Dat is de eerste daling na 10 opeenvolgende maanden van stijgingen. De cijfers blijken uit de gegevens van het Spaanse Nationale Instituut voor Statistiek (INE). De huidige prijsstijgingen zijn te wijten aan een combinatie van factoren, waarvan de belangrijkste de drastische stijging van de elektriciteitsprijzen is, een verschijnsel dat zich overal in Europa voordoet.
ADVERTENTIE
Deze producten werden fors duurder
Na de prijsstijgingen van elektriciteit (+72%) en brandstoffen (+45,4%) hebben de grootste stijgingen betrekking op de prijzen van basisproducten in het boodschappenmandje van ieder huishouden. Olijfolie is bijvoorbeeld 30,5% duurder dan een jaar geleden, schapen- en geitenvlees met 21,8% gestegen en deegwaren met 15,2%. Vers of ingevroren fruit werd 9% duurder.

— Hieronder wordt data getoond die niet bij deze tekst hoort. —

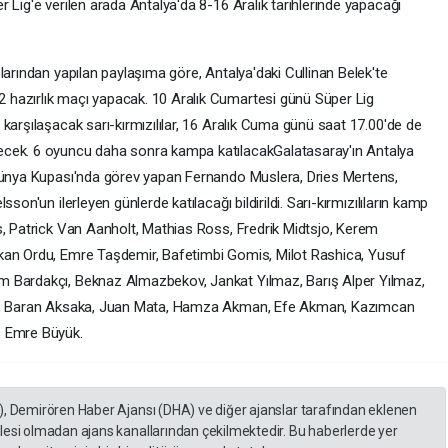
 Lig'e verilen arada Antalya'da 8-16 Aralık tarihlerinde yapacağı
arından yapılan paylaşıma göre, Antalya'daki Cullinan Belek'te
hazırlık maçı yapacak. 10 Aralık Cumartesi günü Süper Lig
karşılaşacak sarı-kırmızılılar, 16 Aralık Cuma günü saat 17.00'de de
ecek. 6 oyuncu daha sonra kampa katılacakGalatasaray'ın Antalya
 Dünya Kupası'nda görev yapan Fernando Muslera, Dries Mertens,
son'un ilerleyen günlerde katılacağı bildirildi. Sarı-kırmızılıların kamp
s, Patrick Van Aanholt, Mathias Ross, Fredrik Midtsjo, Kerem
kan Ordu, Emre Taşdemir, Bafetimbi Gomis, Milot Rashica, Yusuf
m Bardakçı, Beknaz Almazbekov, Jankat Yılmaz, Barış Alper Yılmaz,
ğan, Baran Aksaka, Juan Mata, Hamza Akman, Efe Akman, Kazımcan
s Emre Büyük.
), Demirören Haber Ajansı (DHA) ve diğer ajanslar tarafından eklenen
lesi olmadan ajans kanallarından çekilmektedir. Bu haberlerde yer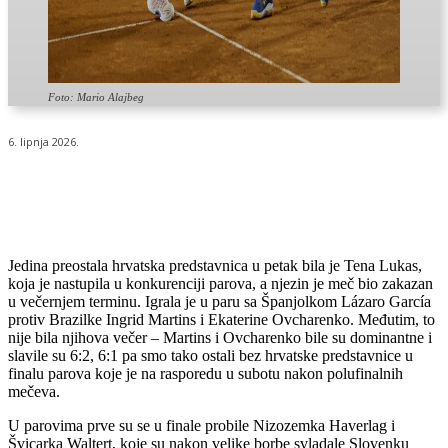
Foto: Mario Alajbeg
6. lipnja 2026.
Jedina preostala hrvatska predstavnica u petak bila je Tena Lukas,
koja je nastupila u konkurenciji parova, a njezin je meč bio zakazan
u večernjem terminu. Igrala je u paru sa Španjolkom Lázaro García
protiv Brazilke Ingrid Martins i Ekaterine Ovcharenko. Međutim, to
nije bila njihova večer – Martins i Ovcharenko bile su dominantne i
slavile su 6:2, 6:1 pa smo tako ostali bez hrvatske predstavnice u
finalu parova koje je na rasporedu u subotu nakon polufinalnih
mečeva.
U parovima prve su se u finale probile Nizozemka Haverlag i
Švicarka Waltert, koje su nakon velike borbe svladale Slovenku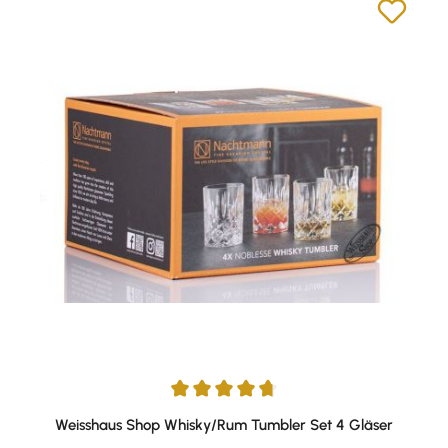
Durchschnittliche Bewertung von 4.81 von 5 Sternen
Weisshaus Shop Whisky/Rum Tumbler Set 4 Gläser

Drie manieren van reageren
De Spaanse consumenten reageren op drie manieren op dit hoge inflatiecijfer. Allereerst door op zoek te gaan naar goedkopere aanbieders, maar dat kan lastig zijn in kleinere steden. Ten tweede zoekt de consument naar alternatieve producten, waarbij huismerken het meest in aanmerking komen, die de laatste jaren steeds meer worden gewaardeerd door de consument. Een derde optie is om geen producten meer te kopen waarbij de prijs niet langer in verhouding staat tot het plezier van het product.
Nieuwe manier van berekenen
Sinds januari heeft het INE de methode voor het berekenen van de CPI ingrijpend gewijzigd. Dat gebeurt iedere vijf jaar. Om na te gaan hoe de consumptieprijzen zich hebben ontwikkeld, volgt het INE de prijzen van honderden goederen en diensten in alle autonome gemeenschappen. Concreet zijn dat er nu 199, dat waren er 221 in de in 2016 vastgestelde methodologie.. Cd's en dvd’s en cd- en dvd-spelers zijn van de lijst afgehaald, terwijl mondkapjes en online-persabonnementen voor de eerste keer worden meegenomen in de index.

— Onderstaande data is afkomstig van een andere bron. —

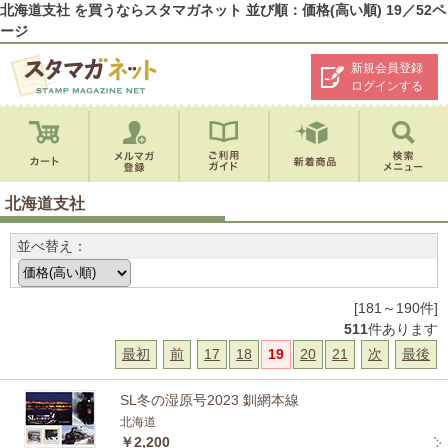
北海道支社 を買うならスタマガネット 並び順：価格(高い順) 19／52ペ
ージ
新規会員登録
ログインする
北海道支社
並べ替え：
[181～190件]
511
件あります
最初
前
17
18
19
20
21
次
最後
SL冬の湿原号2023 釧網本線
北海道
￥2,200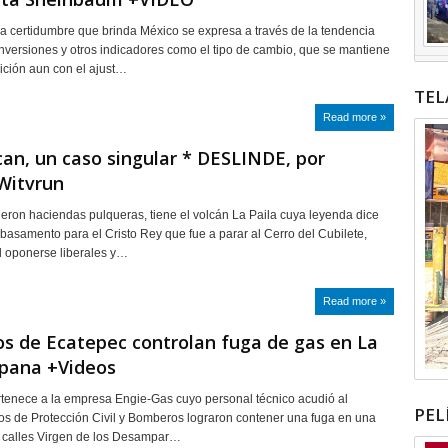
a certidumbre que brinda México se expresa a través de la tendencia
inversiones y otros indicadores como el tipo de cambio, que se mantiene
ción aun con el ajust…
TEL
Read more »
can, un caso singular * DESLINDE, por
Witvrun
ieron haciendas pulqueras, tiene el volcán La Paila cuya leyenda dice
l basamento para el Cristo Rey que fue a parar al Cerro del Cubilete,
l oponerse liberales y…
Read more »
s de Ecatepec controlan fuga de gas en La
pana +Videos
rtenece a la empresa Engie-Gas cuyo personal técnico acudió al
PEL
s de Protección Civil y Bomberos lograron contener una fuga en una
s calles Virgen de los Desampar…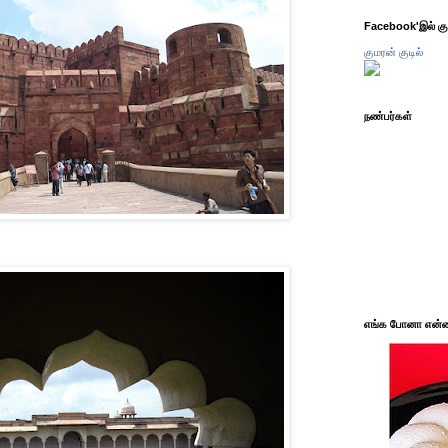
Facebook'இல் கும
குமரன் குடில்
நண்பர்கள்
எங்க போனா என்ன 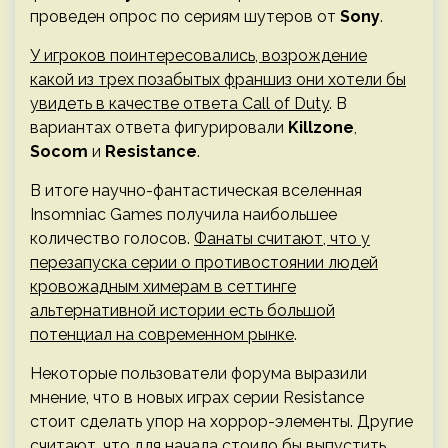
проведен опрос по сериям шутеров от
Sony
.
У игроков поинтересовались, возрождение
какой из трех позабытых франшиз они хотели бы
увидеть в качестве ответа Call of Duty
. В
вариантах ответа фигурировали
Killzone
,
Socom
и
Resistance
.
В итоге научно-фантастическая вселенная
Insomniac Games получила наибольшее
количество голосов.
Фанаты считают, что у
перезапуска серии о противостоянии людей
кровожадным химерам в сеттинге
альтернативной истории есть большой
потенциал на современном рынке
.
Некоторые пользователи форума выразили
мнение, что в новых играх серии Resistance
стоит сделать упор на хоррор-элементы. Другие
считают, что для начала стоило бы выпустить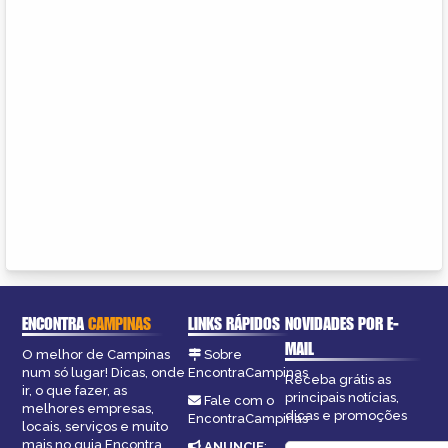
ENCONTRA
CAMPINAS
LINKS RÁPIDOS
NOVIDADES POR E-
MAIL
O melhor de Campinas
Sobre
num só lugar! Dicas, onde
EncontraCampinas
Receba grátis as
ir, o que fazer, as
principais notícias,
Fale com o
melhores empresas,
dicas e promoções
EncontraCampinas
locais, serviços e muito
mais no guia Encontra
ANUNCIE
: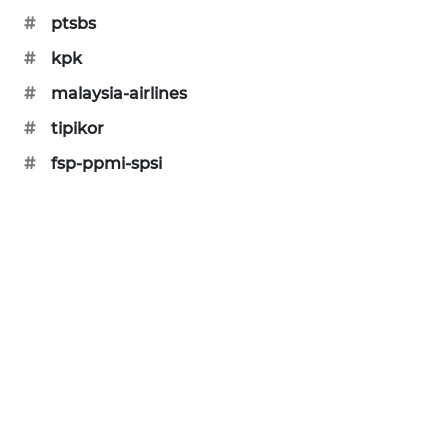
PORTAL
#
ptsbs
KONSUMEN
#
kpk
#
malaysia-airlines
FORWAMKI
#
tipikor
ALPERKLINAS
#
fsp-ppmi-spsi
FORJASIDA
TAMBANG
NEWS
SITUNGIR
NEWS
SIDIKALANG
NEWS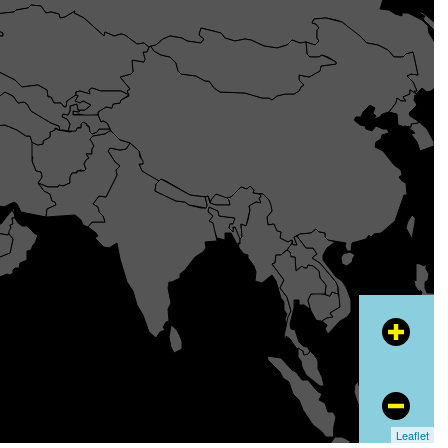
+
−
Leaflet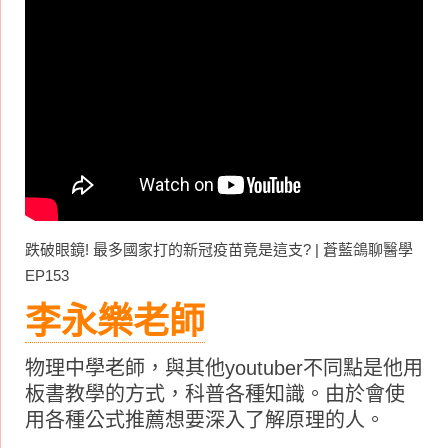
跌破眼鏡! 最多國家打的新冠疫苗竟是這支? | 蒼藍鴿聊醫學
EP153
李永樂老師
物理中學老師，與其他youtuber不同點是他用
板書教學的方式，科普各種知識。由於會使
用各種公式推薦想要深入了解原理的人。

Punt van kritiek op berekening CPI
Opvallend is dat het INE de elektriciteitsprijzen op dezelfde manier meet, ook al hebben verschillende deskundigen een verandering geëist. Met de huidige methodologie berekent het INE de elektriciteitsprijs alleen op basis van de rekeningen van de verbruikers op de gereglementeerde markt - ongeveer 40% van alle huishoudens - maar laat het de verbruikers op de vrije markt buiten beschouwing wegens het gebrek aan informatie van de marketeers. Een van de punten van kritiek op de wijze waarop elektriciteit in de CPI wordt gemeten, is dat consumenten die energie op de gereguleerde markt afnemen, betalen volgens de groothandelsmarkt. Op de vrije markt zijn jaarlijkse vaste tarieven de norm. De tarieven worden van tijd tot tijd herzien.

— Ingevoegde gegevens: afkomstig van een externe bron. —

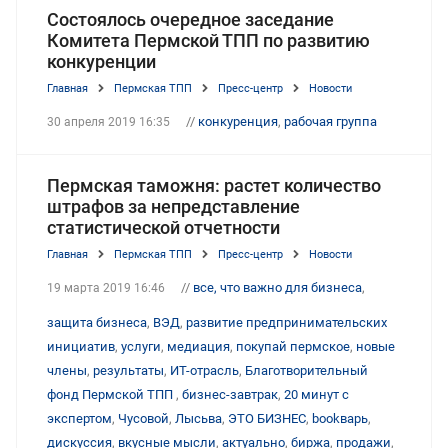
Состоялось очередное заседание
Комитета Пермской ТПП по развитию
конкуренции
Главная
Пермская ТПП
Пресс-центр
Новости
//
конкуренция
,
рабочая группа
30 апреля 2019 16:35
Пермская таможня: растет количество
штрафов за непредставление
статистической отчетности
Главная
Пермская ТПП
Пресс-центр
Новости
//
все, что важно для бизнеса
,
19 марта 2019 16:46
защита бизнеса
,
ВЭД
,
развитие предпринимательских
инициатив
,
услуги
,
медиация
,
покупай пермское
,
новые
члены
,
результаты
,
ИТ-отрасль
,
Благотворительный
фонд Пермской ТПП
,
бизнес-завтрак
,
20 минут с
экспертом
,
Чусовой
,
Лысьва
,
ЭТО БИЗНЕС
,
bookварь
,
дискуссия
,
вкусные мысли
,
актуально
,
биржа
,
продажи
,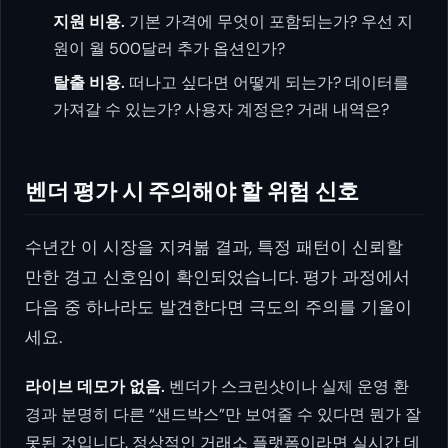
지원 비용.
기본 가격에 무엇이 포함되는가? 우선 지
원이 월 500달러 추가 옵션인가?
탈출 비용.
떠나고 싶다면 어떻게 되는가? 데이터를
가져갈 수 있는가? 사용자 계정은? 거래 내역은?
벤더 평가 시 주의해야 할 위험 신호
수년간 이 시장을 지켜볾 결과, 특정 패턴이 신뢰할
만한 경고 신호임이 확인되었습니다. 평가 과정에서
다음 중 하나라도 발견한다면 극도의 주의를 기울이
세요.
라이브 데모가 없음.
벤더가 스크린샷이나 실제 운영 환
경과 분명히 다른 “샌드박스”만 보여줄 수 있다면 뭔가 잘
못된 것입니다. 정상적인 거래소 플랫폼이라면 실시간 데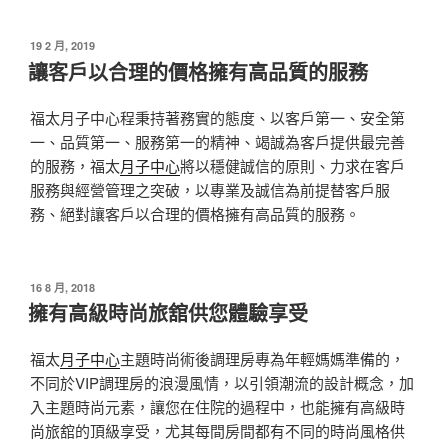
發
19 2 月, 2019
佈
讓客戶以合理的價格擁有高品質的服務
於
福太月子中心程秉持著務實的態度、以客戶第一、安全第
一、品質第一、服務第一的精神、竭誠為客戶提供最完善
的服務，福太
月子中
心
將以穩健誠信的原則、力求在客戶
服務與經營管理之突破，以專業及誠信為前提替客戶服
務、絕對讓客戶以合理的價格擁有高品質的服務。
發
16 8 月, 2018
佈
擁有高級時尚旅舘供您體驗享受
於
福太
月子中心
主題時尚術後調理房專為年輕媽媽準備的，
不同於VIP調理房的浪漫風情，以引領潮流的設計概念，加
入主題時尚元素，讓您在住院的過程中，也能擁有高級時
尚旅舘的頂級享受，尤其每間房間都有不同的時尚風格供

Door de vrije markt niet mee te rekenen, kan de elektriciteitscomponent van de CPI te hoog worden ingeschat. Daar stegen de prijzen minder dan op de gereguleerde markt. Dit is van grote invloed op het algemene indexcijfer in de afgelopen maanden en dat ertoe leiden dat de algemene CPI prijsstijgingen weergeeft die iets hoger zijn dan die welke zouden worden geregistreerd als alle elektriciteitsverbruikers werden meegerekend.
Inflatiedaling
Het feit dat de inflatie is gedaald heeft te maken met de bewegingen op de groothandelsmarkt voor elektriciteit. In januari is voor elektriciteit op groothandelsniveau gemiddeld 201,72 euro per megawattuur (€/MWh) betaald. Dat is meer dan drie keer zoveel als in januari 2021, maar lager dan de 239,2 €/MWh in december, de maand met de hoogste energierekening in de geschiedenis. Het feit dat de elektriciteitsfactuur in januari 2021 aanzienlijk hoger lag dan in de laatste maanden van 2020, helpt ook de prijsverlaging te verklaren.
De algemene prijsindex is weliswaar gedaald ten opzichte van december, maar de kerninflatie - een indicator waarbij de meer volatiele prijzen van energiegoederen en onbewerkte voedingsmiddelen buiten beschouwing worden gelaten - is opnieuw gestegen, nu al zeven maanden op rij. Deze indicator staat nu op 2,4%., de hoogste waarde sinds december 2012.